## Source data
[Start of Attachment]
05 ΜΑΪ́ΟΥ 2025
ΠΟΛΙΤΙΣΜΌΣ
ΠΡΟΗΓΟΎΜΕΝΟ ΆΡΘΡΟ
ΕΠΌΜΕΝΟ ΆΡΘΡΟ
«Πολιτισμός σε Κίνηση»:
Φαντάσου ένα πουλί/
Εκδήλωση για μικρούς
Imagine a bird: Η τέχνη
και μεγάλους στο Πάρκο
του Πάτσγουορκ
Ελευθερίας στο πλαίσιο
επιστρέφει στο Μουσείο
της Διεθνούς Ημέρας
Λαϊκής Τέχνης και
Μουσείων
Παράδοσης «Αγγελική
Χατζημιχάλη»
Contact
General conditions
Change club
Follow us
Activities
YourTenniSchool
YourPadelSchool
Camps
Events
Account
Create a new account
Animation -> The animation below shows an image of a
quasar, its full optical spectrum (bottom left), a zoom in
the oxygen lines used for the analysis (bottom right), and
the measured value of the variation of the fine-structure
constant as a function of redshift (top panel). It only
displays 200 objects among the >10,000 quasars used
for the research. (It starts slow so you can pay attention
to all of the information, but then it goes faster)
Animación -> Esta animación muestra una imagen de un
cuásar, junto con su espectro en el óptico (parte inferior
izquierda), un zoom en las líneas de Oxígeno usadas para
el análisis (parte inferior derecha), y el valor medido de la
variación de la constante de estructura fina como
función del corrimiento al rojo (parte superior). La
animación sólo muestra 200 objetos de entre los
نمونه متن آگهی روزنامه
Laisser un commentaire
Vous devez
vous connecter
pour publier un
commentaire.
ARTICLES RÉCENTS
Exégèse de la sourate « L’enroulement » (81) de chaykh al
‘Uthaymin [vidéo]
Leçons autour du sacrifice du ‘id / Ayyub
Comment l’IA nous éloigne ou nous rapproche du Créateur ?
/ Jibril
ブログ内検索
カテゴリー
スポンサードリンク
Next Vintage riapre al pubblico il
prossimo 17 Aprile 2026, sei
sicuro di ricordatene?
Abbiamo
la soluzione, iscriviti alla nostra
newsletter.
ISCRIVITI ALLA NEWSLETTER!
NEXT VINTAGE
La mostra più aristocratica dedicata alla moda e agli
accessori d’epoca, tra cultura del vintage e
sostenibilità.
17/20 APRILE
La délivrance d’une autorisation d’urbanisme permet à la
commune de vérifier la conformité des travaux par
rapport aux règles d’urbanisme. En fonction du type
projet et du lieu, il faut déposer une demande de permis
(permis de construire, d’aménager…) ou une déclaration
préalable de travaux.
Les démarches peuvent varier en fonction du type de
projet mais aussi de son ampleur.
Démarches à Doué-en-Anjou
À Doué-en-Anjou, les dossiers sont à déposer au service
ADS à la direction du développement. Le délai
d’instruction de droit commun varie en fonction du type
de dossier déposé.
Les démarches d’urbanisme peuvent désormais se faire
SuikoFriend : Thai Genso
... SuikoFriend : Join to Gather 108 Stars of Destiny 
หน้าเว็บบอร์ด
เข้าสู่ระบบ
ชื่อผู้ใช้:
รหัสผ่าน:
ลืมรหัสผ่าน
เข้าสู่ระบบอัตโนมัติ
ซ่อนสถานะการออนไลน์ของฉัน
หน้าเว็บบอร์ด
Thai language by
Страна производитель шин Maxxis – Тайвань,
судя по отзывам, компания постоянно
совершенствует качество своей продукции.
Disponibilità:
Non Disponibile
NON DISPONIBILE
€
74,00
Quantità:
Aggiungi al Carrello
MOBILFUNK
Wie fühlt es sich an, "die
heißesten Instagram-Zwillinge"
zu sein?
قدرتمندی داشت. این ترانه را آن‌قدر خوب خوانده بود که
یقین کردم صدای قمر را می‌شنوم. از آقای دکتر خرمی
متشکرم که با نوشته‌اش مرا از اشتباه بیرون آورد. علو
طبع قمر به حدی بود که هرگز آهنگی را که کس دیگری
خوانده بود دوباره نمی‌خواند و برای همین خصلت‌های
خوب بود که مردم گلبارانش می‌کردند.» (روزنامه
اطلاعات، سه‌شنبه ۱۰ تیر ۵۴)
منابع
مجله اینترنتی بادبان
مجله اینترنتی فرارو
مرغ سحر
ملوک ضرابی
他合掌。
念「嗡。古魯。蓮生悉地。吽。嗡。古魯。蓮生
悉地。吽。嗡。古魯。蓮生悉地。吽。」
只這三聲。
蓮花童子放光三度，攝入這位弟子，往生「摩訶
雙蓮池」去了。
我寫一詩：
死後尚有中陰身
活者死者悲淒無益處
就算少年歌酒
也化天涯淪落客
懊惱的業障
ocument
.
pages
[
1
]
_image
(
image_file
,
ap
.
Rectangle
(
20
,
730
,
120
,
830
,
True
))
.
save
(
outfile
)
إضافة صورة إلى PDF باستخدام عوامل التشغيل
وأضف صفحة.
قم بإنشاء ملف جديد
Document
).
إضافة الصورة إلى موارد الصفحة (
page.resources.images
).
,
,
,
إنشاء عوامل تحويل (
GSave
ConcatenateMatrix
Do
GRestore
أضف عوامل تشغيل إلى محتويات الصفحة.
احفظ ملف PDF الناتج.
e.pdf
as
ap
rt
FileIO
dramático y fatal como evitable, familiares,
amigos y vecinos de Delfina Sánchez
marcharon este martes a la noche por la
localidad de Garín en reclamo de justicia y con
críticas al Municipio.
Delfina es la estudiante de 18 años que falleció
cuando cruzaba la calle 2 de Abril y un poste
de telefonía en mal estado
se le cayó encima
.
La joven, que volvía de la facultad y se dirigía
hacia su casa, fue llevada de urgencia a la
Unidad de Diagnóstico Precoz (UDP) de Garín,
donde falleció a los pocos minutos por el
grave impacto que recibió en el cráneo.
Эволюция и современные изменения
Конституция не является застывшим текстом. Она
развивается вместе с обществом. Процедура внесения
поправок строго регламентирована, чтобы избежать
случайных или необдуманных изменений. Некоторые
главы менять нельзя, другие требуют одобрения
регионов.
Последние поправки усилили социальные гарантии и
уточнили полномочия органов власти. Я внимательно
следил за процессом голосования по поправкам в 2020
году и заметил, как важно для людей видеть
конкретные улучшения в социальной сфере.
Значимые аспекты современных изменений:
[End of Attachment]
## ASSIGNMENT
Could you set down, word for word, only the lines above from the line with "the measured value" to the line with "17/20 APRILE", including both?

## PROBLEM SOLUTION
the measured value of the variation of the fine-structure
constant as a function of redshift (top panel). It only
displays 200 objects among the >10,000 quasars used
for the research. (It starts slow so you can pay attention
to all of the information, but then it goes faster)
Animación -> Esta animación muestra una imagen de un
cuásar, junto con su espectro en el óptico (parte inferior
izquierda), un zoom en las líneas de Oxígeno usadas para
el análisis (parte inferior derecha), y el valor medido de la
variación de la constante de estructura fina como
función del corrimiento al rojo (parte superior). La
animación sólo muestra 200 objetos de entre los
نمونه متن آگهی روزنامه
Laisser un commentaire
Vous devez
vous connecter
pour publier un
commentaire.
ARTICLES RÉCENTS
Exégèse de la sourate « L’enroulement » (81) de chaykh al
‘Uthaymin [vidéo]
Leçons autour du sacrifice du ‘id / Ayyub
Comment l’IA nous éloigne ou nous rapproche du Créateur ?
/ Jibril
ブログ内検索
カテゴリー
スポンサードリンク
Next Vintage riapre al pubblico il
prossimo 17 Aprile 2026, sei
sicuro di ricordatene?
Abbiamo
la soluzione, iscriviti alla nostra
newsletter.
ISCRIVITI ALLA NEWSLETTER!
NEXT VINTAGE
La mostra più aristocratica dedicata alla moda e agli
accessori d’epoca, tra cultura del vintage e
sostenibilità.
17/20 APRILE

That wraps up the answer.